#### Exercise input
◇ ◇ ◇
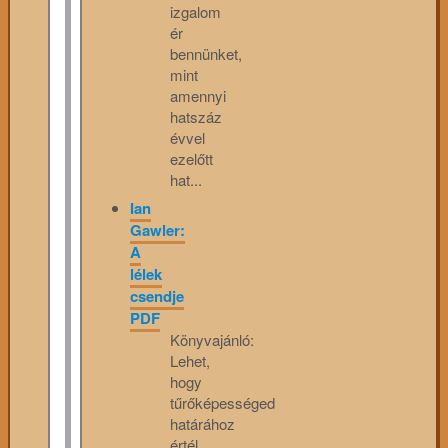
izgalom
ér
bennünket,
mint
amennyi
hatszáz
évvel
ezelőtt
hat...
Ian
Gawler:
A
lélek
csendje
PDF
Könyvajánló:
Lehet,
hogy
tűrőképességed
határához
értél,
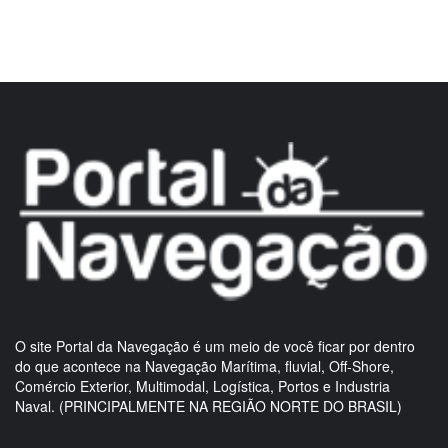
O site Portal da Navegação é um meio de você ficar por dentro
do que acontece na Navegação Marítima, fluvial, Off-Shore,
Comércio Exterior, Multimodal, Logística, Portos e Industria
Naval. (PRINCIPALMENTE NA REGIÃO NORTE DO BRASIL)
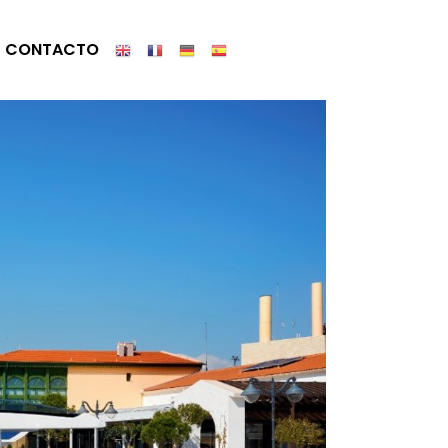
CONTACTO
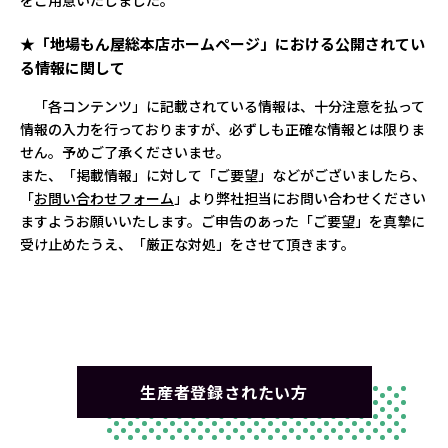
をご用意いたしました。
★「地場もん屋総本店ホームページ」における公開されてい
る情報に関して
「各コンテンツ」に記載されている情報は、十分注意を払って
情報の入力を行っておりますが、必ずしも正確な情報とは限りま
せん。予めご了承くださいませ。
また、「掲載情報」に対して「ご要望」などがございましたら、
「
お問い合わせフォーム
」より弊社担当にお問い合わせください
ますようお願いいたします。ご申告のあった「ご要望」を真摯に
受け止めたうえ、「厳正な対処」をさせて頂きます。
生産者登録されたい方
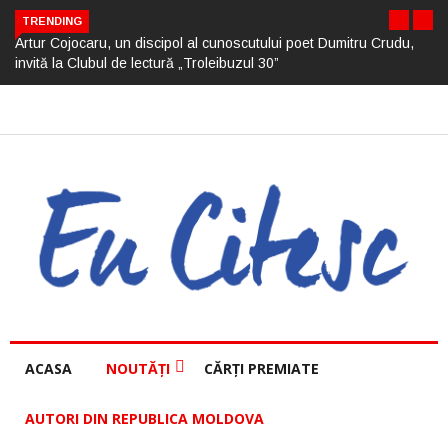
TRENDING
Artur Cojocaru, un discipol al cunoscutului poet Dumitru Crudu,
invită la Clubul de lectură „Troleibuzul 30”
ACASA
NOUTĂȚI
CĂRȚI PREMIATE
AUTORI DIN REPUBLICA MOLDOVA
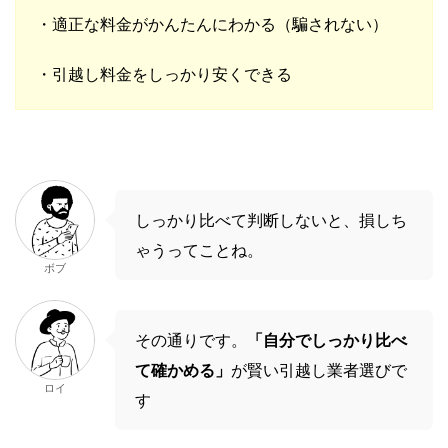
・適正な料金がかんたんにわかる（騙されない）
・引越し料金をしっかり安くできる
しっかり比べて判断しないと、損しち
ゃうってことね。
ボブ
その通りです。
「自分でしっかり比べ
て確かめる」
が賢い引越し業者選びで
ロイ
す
◇ ◇ ◇
The count of lines above that contain "Navegação" is all that should be given.

2